Those claiming AI training on copyrighted works is “theft” misunderstand key aspects of copyright law and AI technology. Copyright protects specific expressions of ideas, not the ideas themselves. When AI systems ingest copyrighted works, they’re extracting general patterns and concepts - the “Bob Dylan-ness” or “Hemingway-ness” - not copying specific text or images.
This process is akin to how humans learn by reading widely and absorbing styles and techniques, rather than memorizing and reproducing exact passages. The AI discards the original text, keeping only abstract representations in “vector space”. When generating new content, the AI isn’t recreating copyrighted works, but producing new expressions inspired by the concepts it’s learned.
This is fundamentally different from copying a book or song. It’s more like the long-standing artistic tradition of being influenced by others’ work. The law has always recognized that ideas themselves can’t be owned - only particular expressions of them.
Moreover, there’s precedent for this kind of use being considered “transformative” and thus fair use. The Google Books project, which scanned millions of books to create a searchable index, was ruled legal despite protests from authors and publishers. AI training is arguably even more transformative.
While it’s understandable that creators feel uneasy about this new technology, labeling it “theft” is both legally and technically inaccurate. We may need new ways to support and compensate creators in the AI age, but that doesn’t make the current use of copyrighted works for AI training illegal or unethical.
For those interested, this argument is nicely laid out by Damien Riehl in FLOSS Weekly episode 744. https://twit.tv/shows/floss-weekly/episodes/744
Basing your argument around how the model or training system works doesn’t seem like the best way to frame your point to me. It invites a lot of mucking about in the details of how the systems do or don’t work, how humans learn, and what “learning” and “knowledge” actually are.
I’m a human as far as I know, and it’s trivial for me to regurgitate my training data. I regularly say things that are either directly references to things I’ve heard, or accidentally copy them, sometimes with errors.
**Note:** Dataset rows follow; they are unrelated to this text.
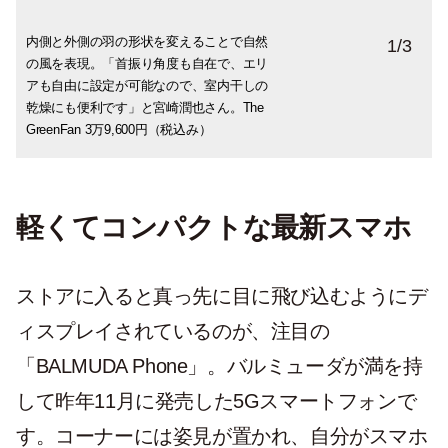
内側と外側の羽の形状を変えることで自然
オプションのバッテリー＆ドックを組み合
15m先まで届くという広く大きな風を体
1
/
3
の風を表現。「首振り角度も自在で、エリ
わせれば、コードレス扇風機として好きな
感。「風が１箇所に集中しないので、本当
アも自由に設定が可能なので、室内干しの
場所に持ち運べて便利。冷暖房効率をよく
に自然の風みたい。ふんわり心地よいで
乾燥にも便利です」と宮崎潤也さん。The
するサーキュレーターも人気。
す」と結城アンナさんも納得。
GreenFan 3万9,600円（税込み）
軽くてコンパクトな最新スマホ
ストアに入ると真っ先に目に飛び込むようにデ
ィスプレイされているのが、注目の
「BALMUDA Phone」。バルミューダが満を持
して昨年11月に発売した5Gスマートフォンで
す。コーナーには姿見が置かれ、自分がスマホ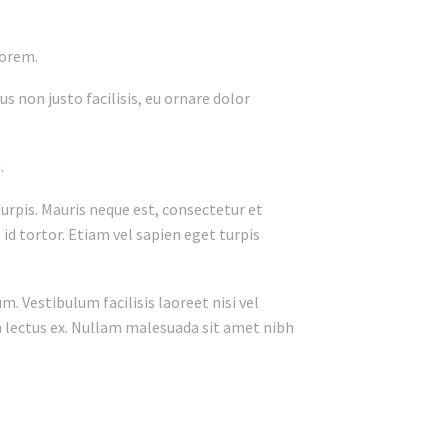
lorem.
us non justo facilisis, eu ornare dolor
.
 turpis. Mauris neque est, consectetur et
s id tortor. Etiam vel sapien eget turpis
m. Vestibulum facilisis laoreet nisi vel
non lectus ex. Nullam malesuada sit amet nibh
Would you argue that I’m just a statistical collage of the things I’ve experienced, seen or read? My brain has as many copies of my training data in it as the AI model, namely zero, but “Captain Picard of the USS Enterprise sat down for a rousing game of chess with his friend Sherlock Holmes, and then Shakespeare came in dressed like Mickey mouse and said ‘to be or not to be, that is the question, for tis nobler in the heart’ or something”. Direct copies of someone else’s work, as well as multiple copyright infringements.
I’m also shit at drawing with perspective. It comes across like a drunk toddler trying their hand at cubism.
Arguing about how the model works or the deficiencies of it to justify treating it differently just invites fixing those issues and repeating the same conversation later. What if we make one that does work how humans do in your opinion? Or it properly actually extracts the information in a way that isn’t just statistically inferred patterns, whatever the distinction there is? Does that suddenly make it different?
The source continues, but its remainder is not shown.